* WHAT IS NEEDED: If a record holds a picture, please leave the picture out and copy the rest of the record exactly.

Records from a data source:
---

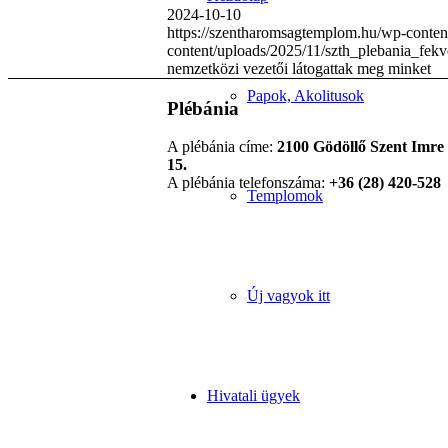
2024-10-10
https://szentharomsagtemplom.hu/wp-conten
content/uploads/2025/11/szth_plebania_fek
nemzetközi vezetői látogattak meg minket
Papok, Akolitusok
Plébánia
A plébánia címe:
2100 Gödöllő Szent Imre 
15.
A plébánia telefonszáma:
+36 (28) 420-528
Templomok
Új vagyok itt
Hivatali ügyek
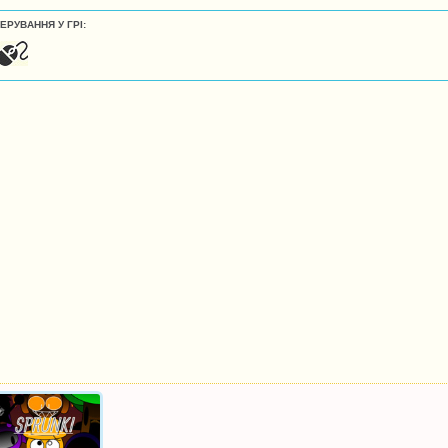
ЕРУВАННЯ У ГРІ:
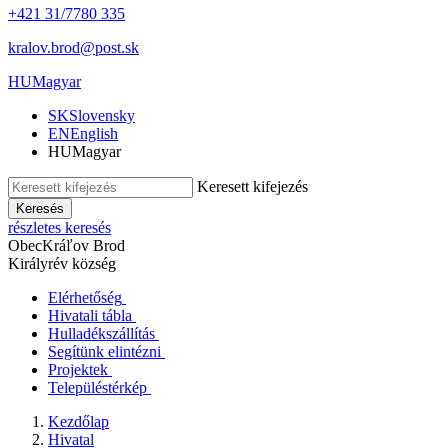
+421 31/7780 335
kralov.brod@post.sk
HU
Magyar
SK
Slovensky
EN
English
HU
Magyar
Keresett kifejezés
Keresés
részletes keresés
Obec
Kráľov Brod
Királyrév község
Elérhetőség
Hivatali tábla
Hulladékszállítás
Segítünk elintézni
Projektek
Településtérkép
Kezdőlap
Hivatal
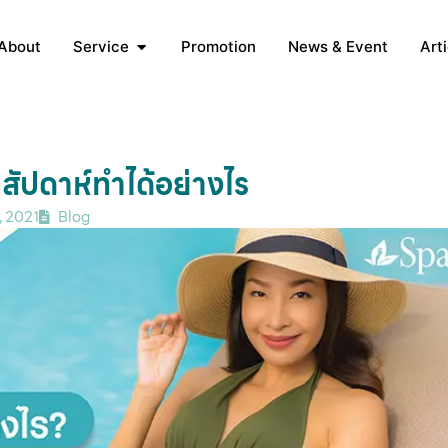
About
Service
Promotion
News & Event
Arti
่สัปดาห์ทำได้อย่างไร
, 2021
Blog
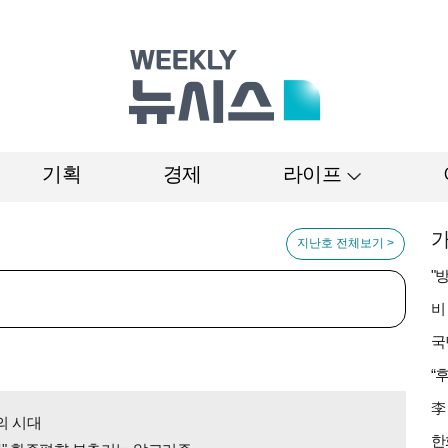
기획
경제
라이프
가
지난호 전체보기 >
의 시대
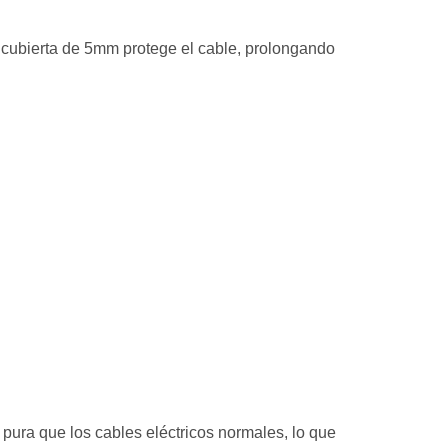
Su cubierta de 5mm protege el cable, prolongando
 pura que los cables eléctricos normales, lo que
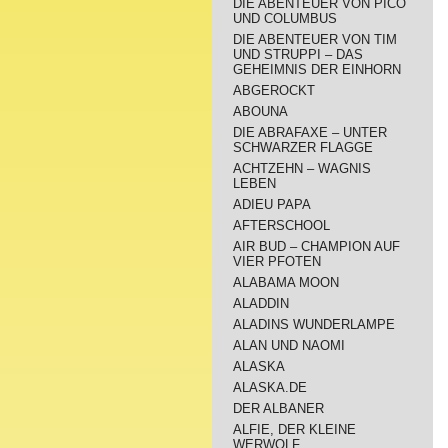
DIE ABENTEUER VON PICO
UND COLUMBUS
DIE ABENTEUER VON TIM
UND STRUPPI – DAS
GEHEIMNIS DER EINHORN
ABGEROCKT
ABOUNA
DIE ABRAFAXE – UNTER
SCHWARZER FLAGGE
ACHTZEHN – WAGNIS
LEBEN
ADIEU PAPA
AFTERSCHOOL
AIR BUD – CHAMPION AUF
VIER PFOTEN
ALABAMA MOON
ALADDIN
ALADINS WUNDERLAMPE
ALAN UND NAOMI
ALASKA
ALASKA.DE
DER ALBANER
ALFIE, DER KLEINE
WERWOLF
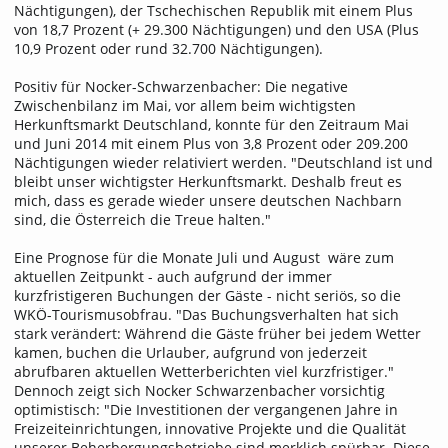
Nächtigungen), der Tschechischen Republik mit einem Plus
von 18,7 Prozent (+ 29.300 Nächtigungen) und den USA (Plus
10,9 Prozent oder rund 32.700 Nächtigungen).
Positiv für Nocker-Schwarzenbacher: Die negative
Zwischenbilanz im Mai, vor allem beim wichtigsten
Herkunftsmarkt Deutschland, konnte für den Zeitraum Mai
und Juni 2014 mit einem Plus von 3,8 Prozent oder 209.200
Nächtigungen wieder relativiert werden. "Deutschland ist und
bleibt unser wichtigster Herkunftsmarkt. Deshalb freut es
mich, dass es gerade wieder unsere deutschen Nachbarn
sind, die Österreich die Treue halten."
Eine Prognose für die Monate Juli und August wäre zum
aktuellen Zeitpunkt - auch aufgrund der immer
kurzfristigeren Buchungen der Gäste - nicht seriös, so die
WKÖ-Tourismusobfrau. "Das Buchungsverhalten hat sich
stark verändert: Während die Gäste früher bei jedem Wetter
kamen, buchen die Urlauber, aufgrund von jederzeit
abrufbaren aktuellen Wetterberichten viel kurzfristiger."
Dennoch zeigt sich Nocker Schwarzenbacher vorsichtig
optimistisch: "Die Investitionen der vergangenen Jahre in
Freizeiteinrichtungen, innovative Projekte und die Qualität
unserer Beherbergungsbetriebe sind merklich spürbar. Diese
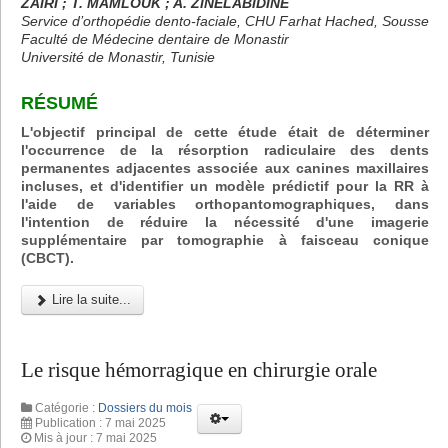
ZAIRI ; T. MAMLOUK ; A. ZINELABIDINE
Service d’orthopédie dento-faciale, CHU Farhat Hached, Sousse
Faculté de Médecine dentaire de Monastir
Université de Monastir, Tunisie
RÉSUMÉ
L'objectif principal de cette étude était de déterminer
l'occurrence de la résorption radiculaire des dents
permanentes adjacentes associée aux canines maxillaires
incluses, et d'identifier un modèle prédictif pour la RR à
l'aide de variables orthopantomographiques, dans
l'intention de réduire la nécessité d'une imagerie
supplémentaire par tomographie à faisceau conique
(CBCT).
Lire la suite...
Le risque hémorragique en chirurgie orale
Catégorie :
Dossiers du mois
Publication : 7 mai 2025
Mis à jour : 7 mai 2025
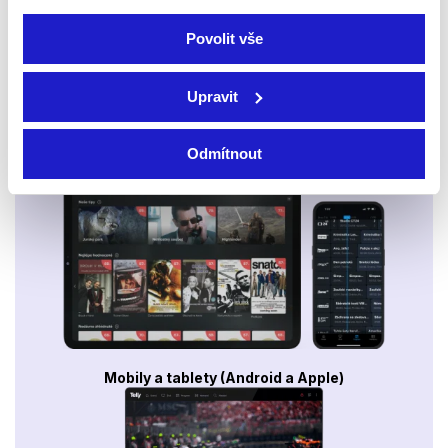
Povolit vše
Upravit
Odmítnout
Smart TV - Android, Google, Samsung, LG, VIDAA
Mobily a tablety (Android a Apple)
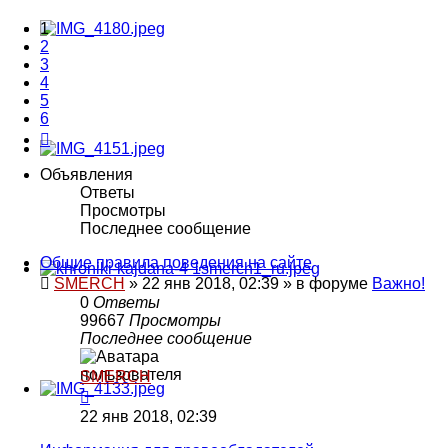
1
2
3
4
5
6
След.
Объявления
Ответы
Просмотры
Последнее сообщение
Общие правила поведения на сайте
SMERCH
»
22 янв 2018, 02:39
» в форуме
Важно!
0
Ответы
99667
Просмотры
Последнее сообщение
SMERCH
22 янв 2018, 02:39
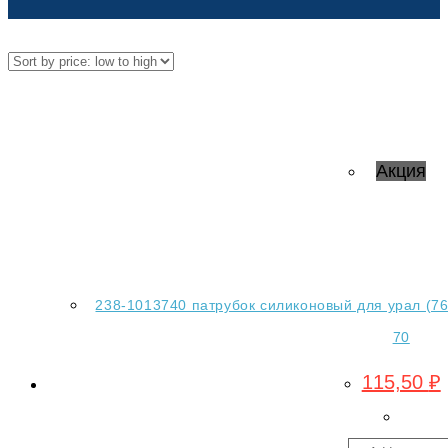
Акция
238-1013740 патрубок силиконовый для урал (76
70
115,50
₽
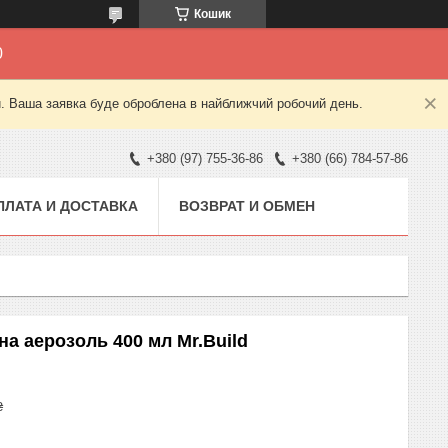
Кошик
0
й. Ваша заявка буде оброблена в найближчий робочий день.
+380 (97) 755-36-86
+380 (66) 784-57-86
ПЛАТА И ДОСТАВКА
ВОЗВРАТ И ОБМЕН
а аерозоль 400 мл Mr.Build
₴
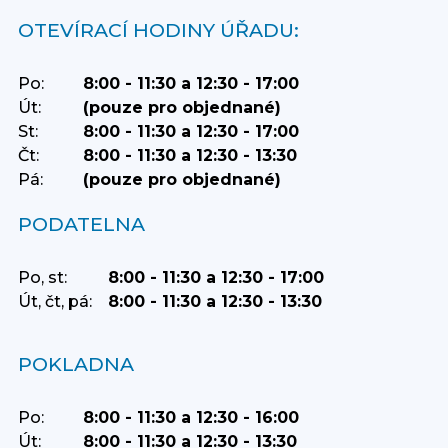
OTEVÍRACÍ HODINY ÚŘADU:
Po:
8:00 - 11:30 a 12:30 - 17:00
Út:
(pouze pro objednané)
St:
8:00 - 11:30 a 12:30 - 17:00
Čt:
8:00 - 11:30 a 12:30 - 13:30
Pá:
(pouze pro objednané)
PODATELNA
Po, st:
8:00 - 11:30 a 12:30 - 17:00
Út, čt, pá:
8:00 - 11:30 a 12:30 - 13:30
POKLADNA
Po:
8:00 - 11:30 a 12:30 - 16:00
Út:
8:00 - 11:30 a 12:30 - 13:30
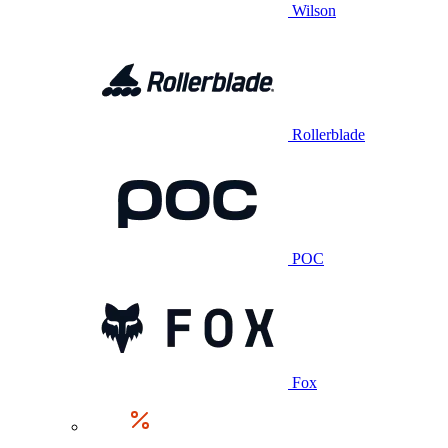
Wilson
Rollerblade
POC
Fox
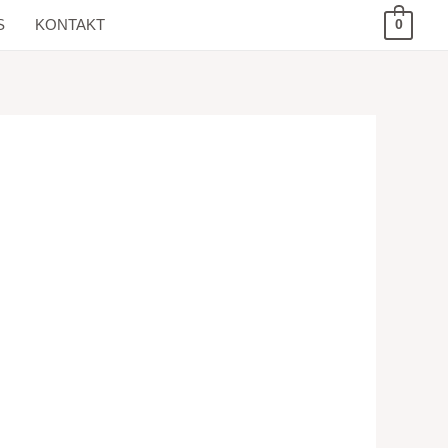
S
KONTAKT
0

---

* RESULT FOR THIS TASK:
2024-10-10
https://szentharomsagtemplom.hu/wp-conten
content/uploads/2025/11/szth_plebania_fek
nemzetközi vezetői látogattak meg minket
Papok, Akolitusok
Plébánia
A plébánia címe:
2100 Gödöllő Szent Imre 
15.
A plébánia telefonszáma:
+36 (28) 420-528
Templomok
Új vagyok itt
Hivatali ügyek
ЕРУВАННЯ У ГРІ:
+421 31/7780 335
kralov.brod@post.sk
HU
Magyar
SK
Slovensky
EN
English
HU
Magyar
Keresett kifejezés
Keresés
részletes keresés
Obec
Kráľov Brod
Királyrév község
Elérhetőség
Hivatali tábla
Hulladékszállítás
Segítünk elintézni
Projektek
Településtérkép
Kezdőlap
Hivatal
About
Service
Promotion
News & Event
Arti
่สัปดาห์ทำได้อย่างไร
, 2021
Blog
기획
경제
라이프
가
지난호 전체보기 >
의 시대
Su cubierta de 5mm protege el cable, prolongando
 pura que los cables eléctricos normales, lo que
DIE ABENTEUER VON PICO
UND COLUMBUS
DIE ABENTEUER VON TIM
UND STRUPPI – DAS
GEHEIMNIS DER EINHORN
ABGEROCKT
ABOUNA
DIE ABRAFAXE – UNTER
SCHWARZER FLAGGE
ACHTZEHN – WAGNIS
LEBEN
ADIEU PAPA
AFTERSCHOOL
AIR BUD – CHAMPION AUF
VIER PFOTEN
ALABAMA MOON
ALADDIN
ALADINS WUNDERLAMPE
ALAN UND NAOMI
ALASKA
ALASKA.DE
DER ALBANER
ALFIE, DER KLEINE
WERWOLF
Nächtigungen), der Tschechischen Republik mit einem Plus
von 18,7 Prozent (+ 29.300 Nächtigungen) und den USA (Plus
10,9 Prozent oder rund 32.700 Nächtigungen).
Positiv für Nocker-Schwarzenbacher: Die negative
Zwischenbilanz im Mai, vor allem beim wichtigsten
Herkunftsmarkt Deutschland, konnte für den Zeitraum Mai
und Juni 2014 mit einem Plus von 3,8 Prozent oder 209.200
Nächtigungen wieder relativiert werden. "Deutschland ist und
bleibt unser wichtigster Herkunftsmarkt. Deshalb freut es
mich, dass es gerade wieder unsere deutschen Nachbarn
sind, die Österreich die Treue halten."
Eine Prognose für die Monate Juli und August wäre zum
aktuellen Zeitpunkt - auch aufgrund der immer
kurzfristigeren Buchungen der Gäste - nicht seriös, so die
WKÖ-Tourismusobfrau. "Das Buchungsverhalten hat sich
stark verändert: Während die Gäste früher bei jedem Wetter
kamen, buchen die Urlauber, aufgrund von jederzeit
abrufbaren aktuellen Wetterberichten viel kurzfristiger."
Dennoch zeigt sich Nocker Schwarzenbacher vorsichtig
optimistisch: "Die Investitionen der vergangenen Jahre in
Freizeiteinrichtungen, innovative Projekte und die Qualität
unserer Beherbergungsbetriebe sind merklich spürbar. Diese
ZAIRI ; T. MAMLOUK ; A. ZINELABIDINE
Service d’orthopédie dento-faciale, CHU Farhat Hached, Sousse
Faculté de Médecine dentaire de Monastir
Université de Monastir, Tunisie
RÉSUMÉ
L'objectif principal de cette étude était de déterminer
l'occurrence de la résorption radiculaire des dents
permanentes adjacentes associée aux canines maxillaires
incluses, et d'identifier un modèle prédictif pour la RR à
l'aide de variables orthopantomographiques, dans
l'intention de réduire la nécessité d'une imagerie
supplémentaire par tomographie à faisceau conique
(CBCT).
Lire la suite...
Le risque hémorragique en chirurgie orale
Catégorie :
Dossiers du mois
Publication : 7 mai 2025
Mis à jour : 7 mai 2025
Povolit vše
Upravit
Odmítnout
Smart TV - Android, Google, Samsung, LG, VIDAA
Mobily a tablety (Android a Apple)
1
2
3
4
5
6
След.
Объявления
Ответы
Просмотры
Последнее сообщение
Общие правила поведения на сайте
SMERCH
»
22 янв 2018, 02:39
» в форуме
Важно!
0
Ответы
99667
Просмотры
Последнее сообщение
SMERCH
22 янв 2018, 02:39
Акция
238-1013740 патрубок силиконовый для урал (76
70
115,50
₽
Кошик
0
й. Ваша заявка буде оброблена в найближчий робочий день.
+380 (97) 755-36-86
+380 (66) 784-57-86
ПЛАТА И ДОСТАВКА
ВОЗВРАТ И ОБМЕН
а аерозоль 400 мл Mr.Build
₴
OTEVÍRACÍ HODINY ÚŘADU:
Po:
8:00 - 11:30 a 12:30 - 17:00
Út:
(pouze pro objednané)
St:
8:00 - 11:30 a 12:30 - 17:00
Čt:
8:00 - 11:30 a 12:30 - 13:30
Pá:
(pouze pro objednané)
PODATELNA
Po, st:
8:00 - 11:30 a 12:30 - 17:00
Út, čt, pá:
8:00 - 11:30 a 12:30 - 13:30
POKLADNA
Po:
8:00 - 11:30 a 12:30 - 16:00
Út:
8:00 - 11:30 a 12:30 - 13:30
Wilson
Rollerblade
POC
Fox
S
KONTAKT
0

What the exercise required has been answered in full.